Barry Hers Shares the Tale of His Renovated Flatbush, Brooklyn Apartment Building
Property investor and real estate professional Barry Hers shed some light on the background of his renovated Prospect Lefferts Gardens area apartment building.
Following a multi-million dollar renovation project, real estate industry professional and property investor Barry Hers shares a closer look at his building at 60 Clarkson Avenue in the Flatbush area of Brooklyn, close to the attractive residential neighborhood of Prospect Lefferts Gardens.
“I originally purchased the building in 1995,” explains Hers of the property which sits at 60 Clarkson Avenue in the Flatbush area of the borough of Brooklyn.
The site was in a state of complete disrepair, according to Hers, having accrued over 1,500 Department of Housing Preservation and Development violations under its previous owners. “60 Clarkson Avenue was also blighted by another 100 or more building code breaches,” he points out.

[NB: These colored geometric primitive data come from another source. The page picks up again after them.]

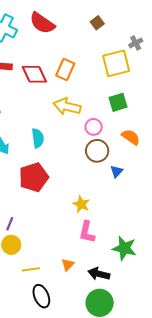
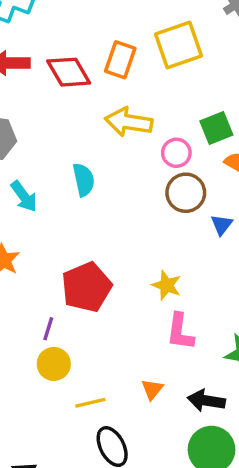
yellow square: (116, 63) -> (179, 45), moved
green square: (118, 102) -> (216, 128), moved
red pentagon: (34, 177) -> (87, 287), moved

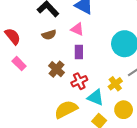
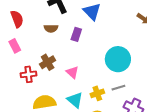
pink triangle: (77, 29) -> (72, 72), moved
purple rectangle: (79, 52) -> (76, 34), moved
red cross: (79, 81) -> (28, 74), moved

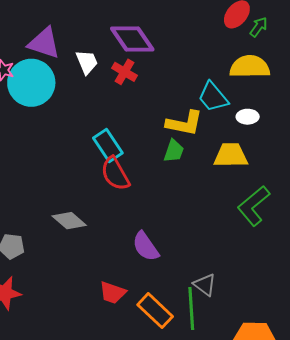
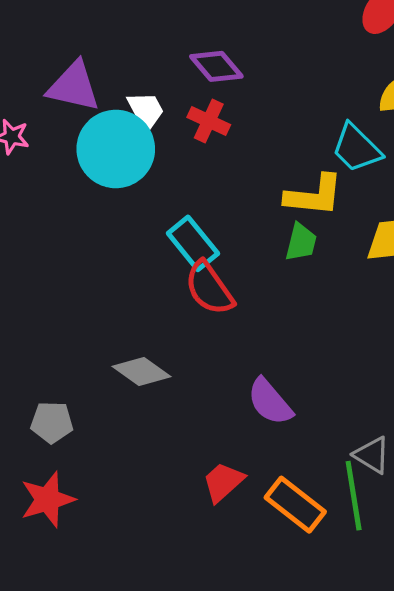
purple diamond: (132, 39) -> (216, 66), size x0.7
cyan circle: (31, 83) -> (116, 149), moved
red trapezoid: (113, 293) -> (223, 482), turned 124

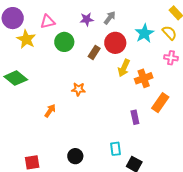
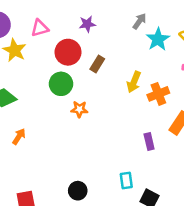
gray arrow: (110, 18) -> (139, 21), moved
green circle: (64, 42) -> (61, 84), moved
red circle: (115, 43) -> (68, 52), moved
orange arrow: (50, 111) -> (19, 136), moved

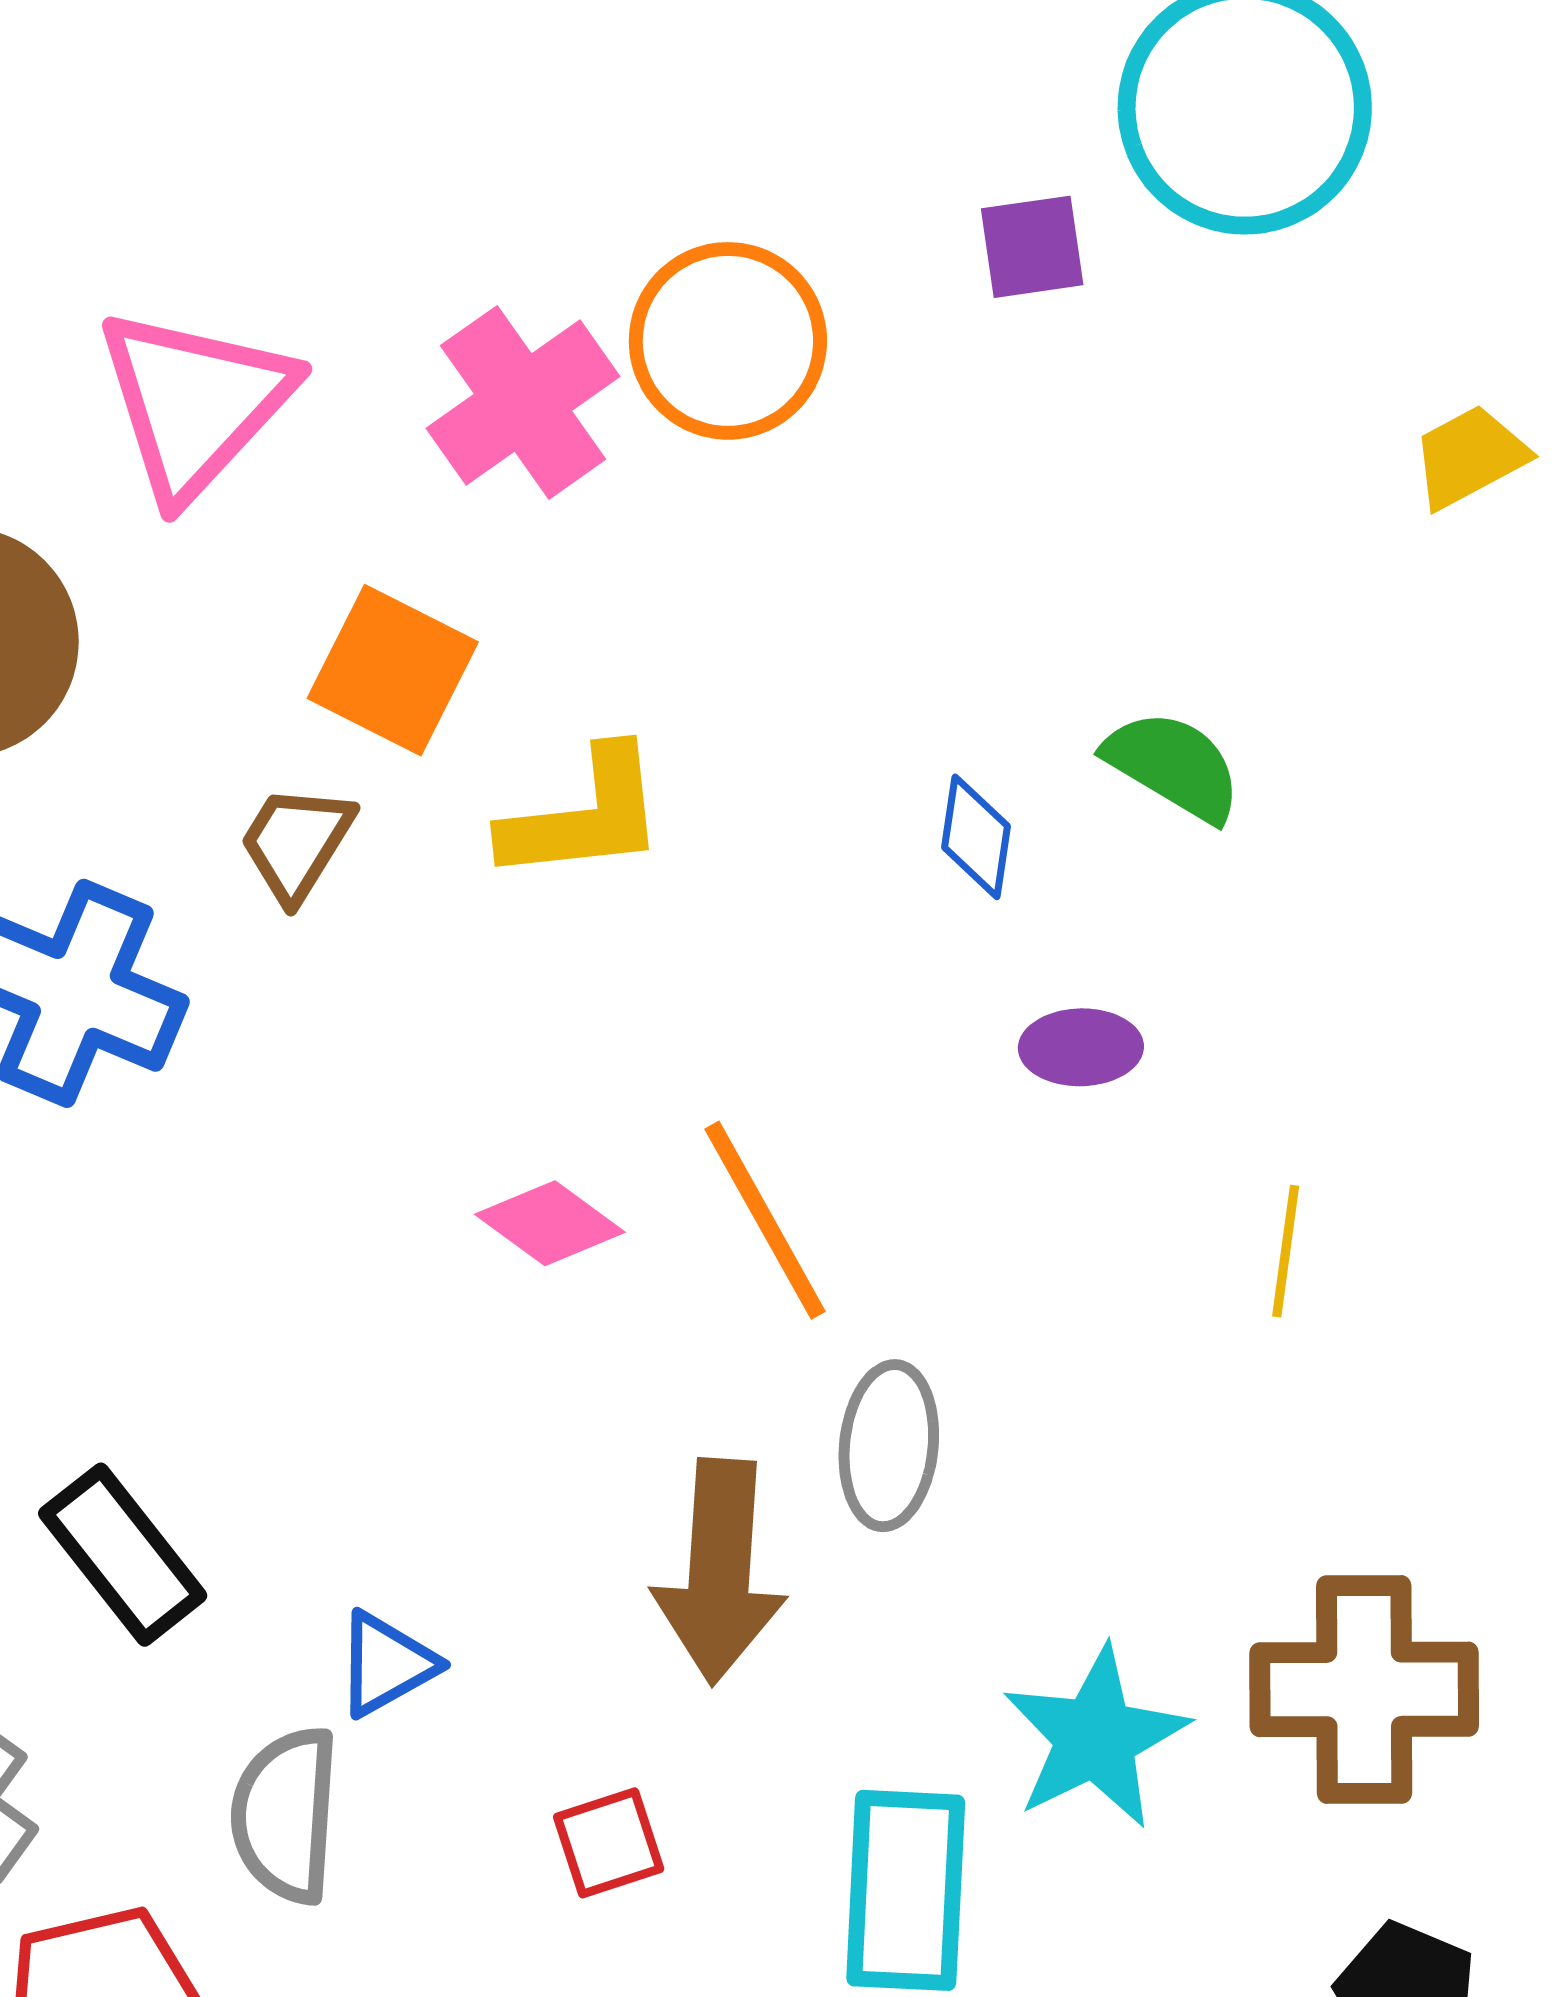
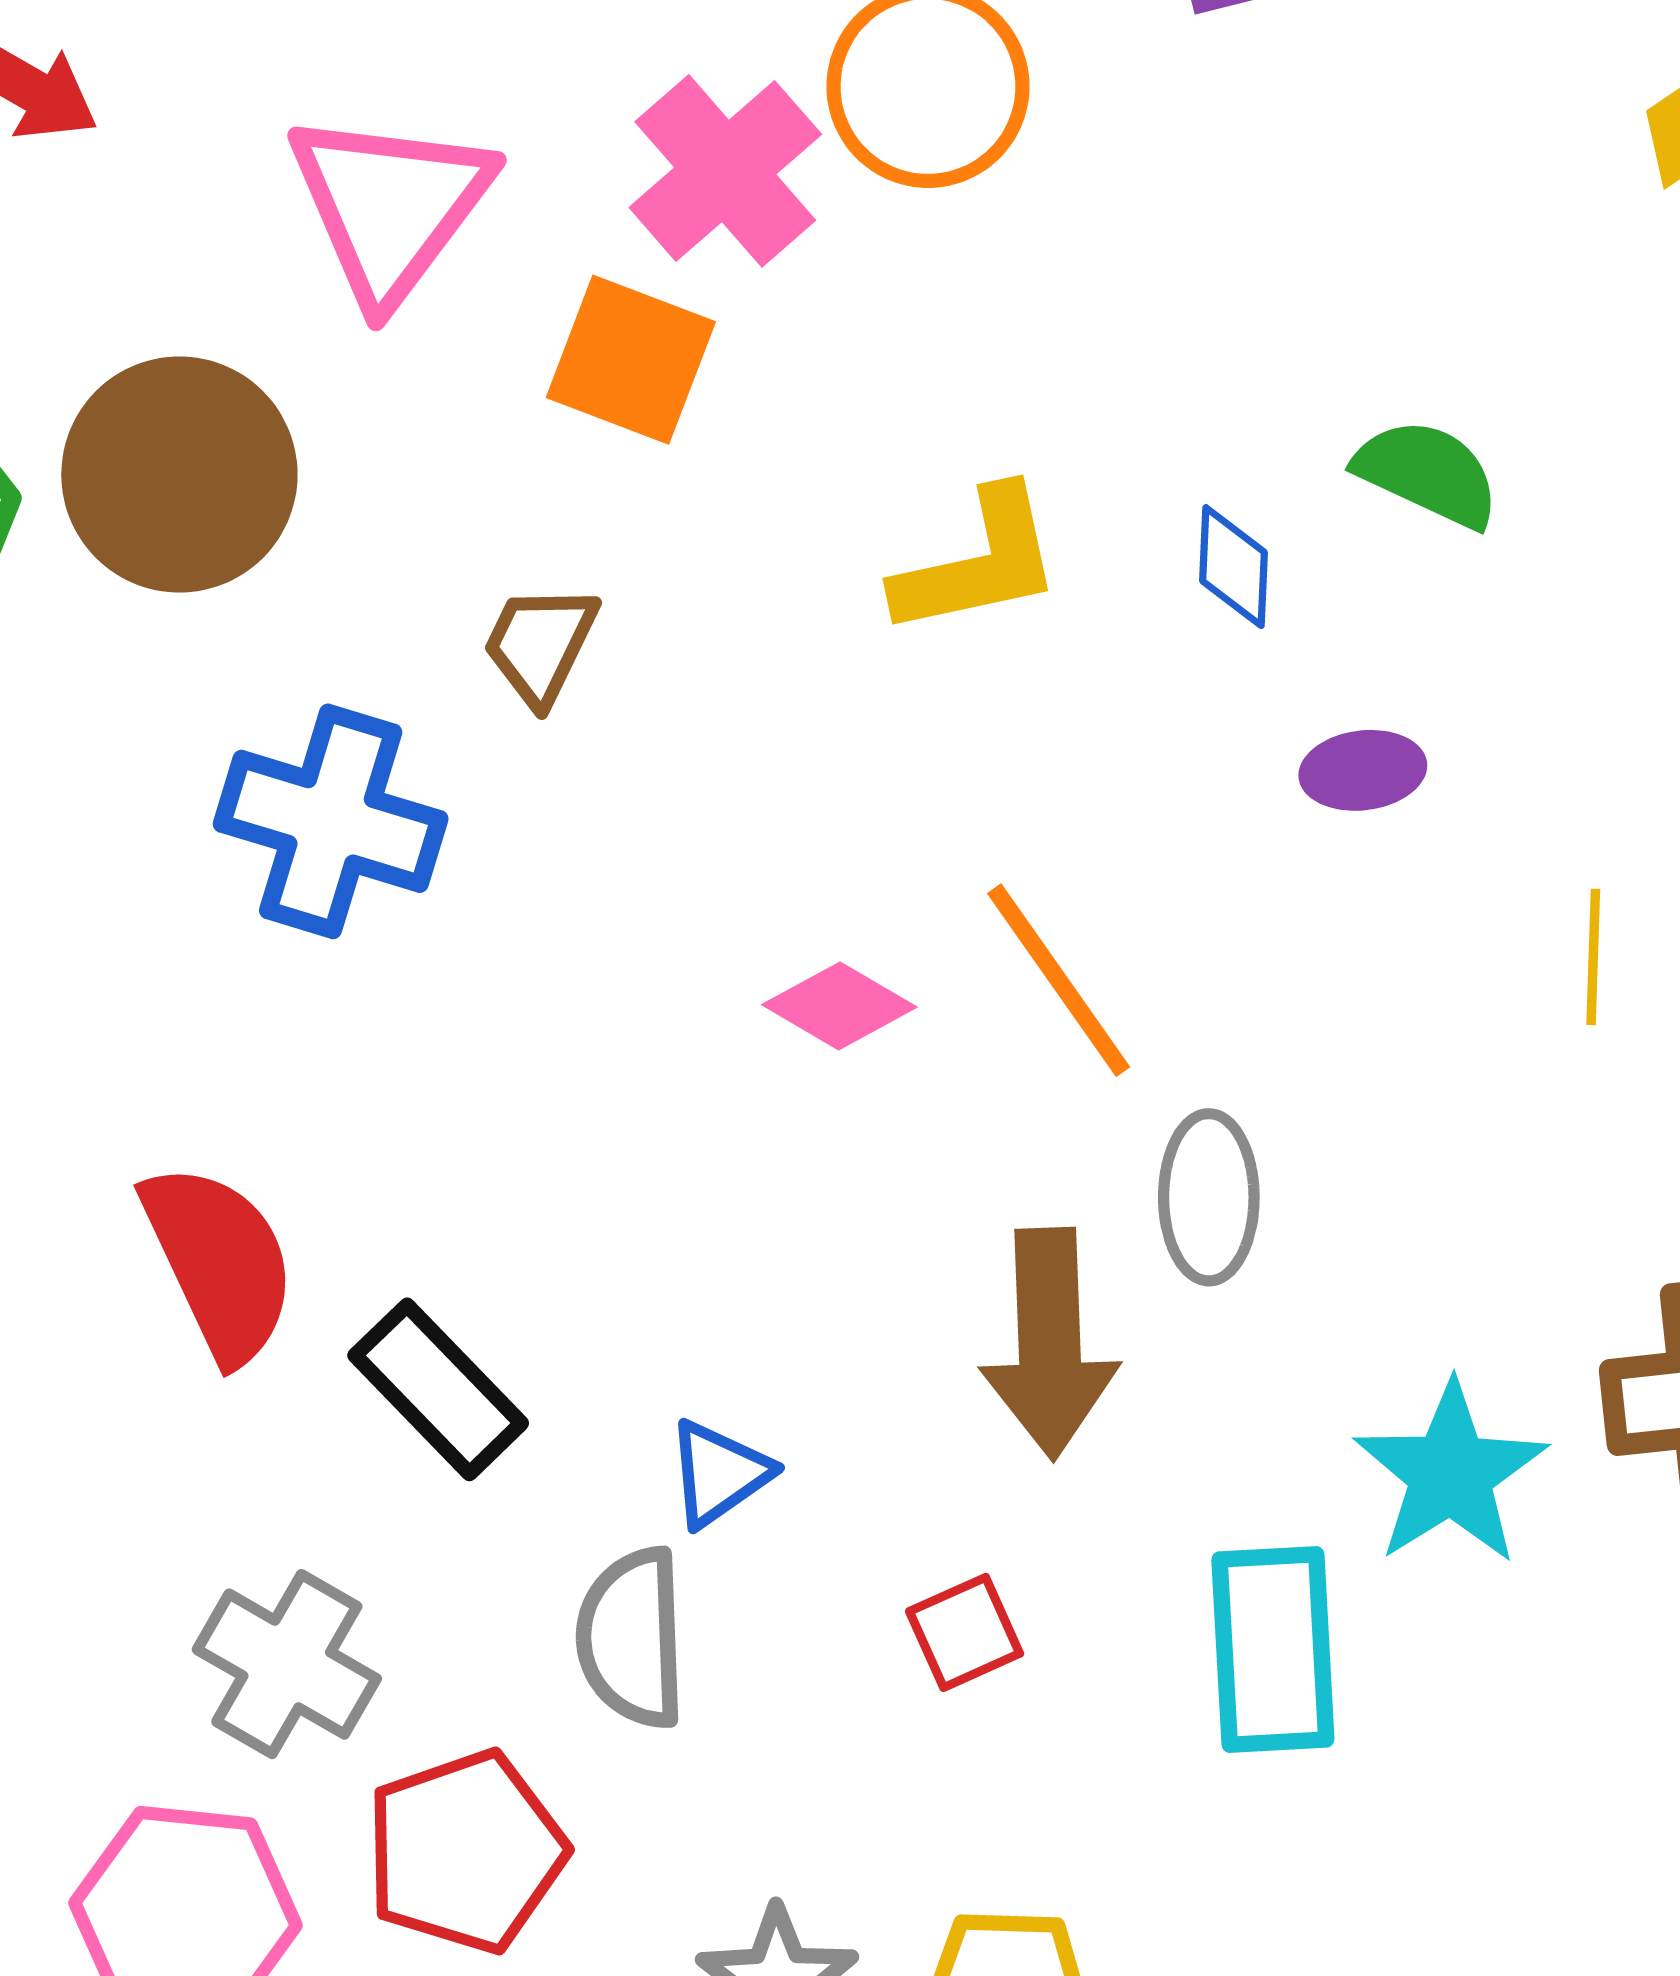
orange square: (393, 670) -> (631, 360), moved
yellow L-shape: (584, 816) -> (978, 563), moved

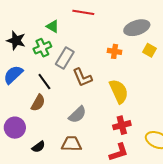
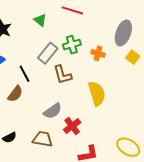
gray ellipse: (137, 28) -> (123, 33), turned -60
green cross: (42, 48) -> (72, 45), moved
red cross: (122, 125) -> (72, 126), moved, turned -30

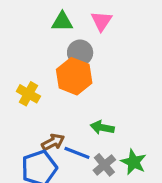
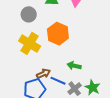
gray circle: (80, 53) -> (29, 14), moved
yellow cross: (28, 94) -> (30, 43), size x1.5

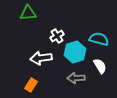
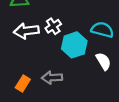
white arrow: (41, 58) -> (26, 31), moved
gray arrow: (76, 78) -> (52, 78), moved

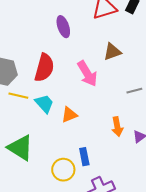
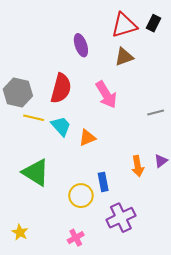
brown triangle: (112, 52) -> (124, 57), moved
orange arrow: (117, 127) -> (138, 166), moved

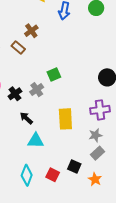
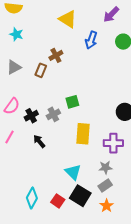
brown rectangle: (18, 48) -> (41, 70), turned 64
yellow rectangle: (65, 119) -> (83, 134), moved
cyan triangle: (36, 141) -> (73, 172), moved, turned 36
black square: (74, 166) -> (80, 196), size x1.5
orange star: (95, 179) -> (107, 206), moved

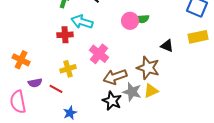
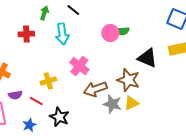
cyan arrow: (82, 22) -> (62, 34), turned -115
red cross: (65, 35) -> (26, 34), moved
black triangle: (167, 46) -> (147, 58), size x1.5
black star: (112, 101) -> (59, 117), moved
blue star: (70, 113) -> (29, 125), moved

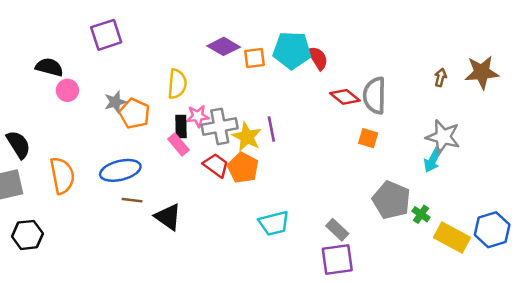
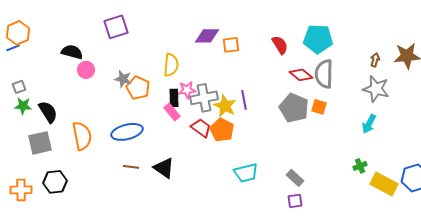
purple diamond: (224, 46) -> (207, 36), turned -30
cyan pentagon: (292, 50) -> (318, 39), moved
gray star: (115, 102) -> (123, 79), turned 30
gray star: (443, 137) -> (376, 89), moved
brown line: (132, 200) -> (131, 167), moved
gray pentagon: (391, 200) -> (294, 108), moved
green cross: (421, 214) -> (360, 166), turned 32
purple square: (337, 259) -> (295, 201), size x0.6

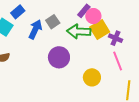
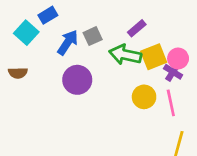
pink circle: (93, 16) -> (178, 58), moved
purple circle: (59, 57) -> (77, 80), moved
yellow circle: (92, 77) -> (144, 97), moved

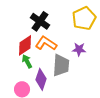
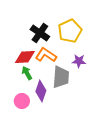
yellow pentagon: (84, 18) -> (70, 31), moved
red diamond: (25, 45) -> (25, 57), turned 30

Now in possession of the keys to 60 Clarkson Avenue, Hers spent several million dollars renovating the property in order to remedy its building code breaches and other violations. “My team and I transformed 60 Clarkson Avenue into an utterly appealing place to live in the bustling borough of Brooklyn,” recalls the property investor and real estate professional, whose offices are located on 52nd Street, in the southwestern part of the same New York City borough.
Barry Hers in 2019
Today, Barry Hers estimates that he’s poured more than 10 million dollars into renovations and ongoing maintenance at the address. “Having always harbored a desire to help the less fortunate, shortly after completion of the initial renovations, I entered the building into New York’s Emergency Assistance Rental Program in direct response to concerns surrounding growing homelessness in New York City,” he reveals.
The New York native ultimately dedicated the building to the emergency program, first initiated by then-mayor Rudy Giuliani and subsequently favored by Michael Bloomberg. “In doing so, 60 Clarkson Avenue became a place of shelter for less fortunate families and individuals living in the city,” explains Hers.
More recently, however, and with a subsequent administration has taken over the city and its programs, making huge cuts to funding for the homeless and disadvantaged, an end has largely been put to initiatives such as the Emergency Assistance Rental Program of which Hers and his building were apart. “The news,” he adds, “has taken a great emotional toll on me personally.”
Unable, therefore, to continue his efforts, and having selflessly housed over 350 homeless families since 2015 alone, despite receiving no financial compensation, Hers has today been forced to reevaluate the rent-stabilized nature of operations at the address. “I think it’s now time,” he adds, wrapping up “for the start of a new era at 60 Clarkson Avenue.”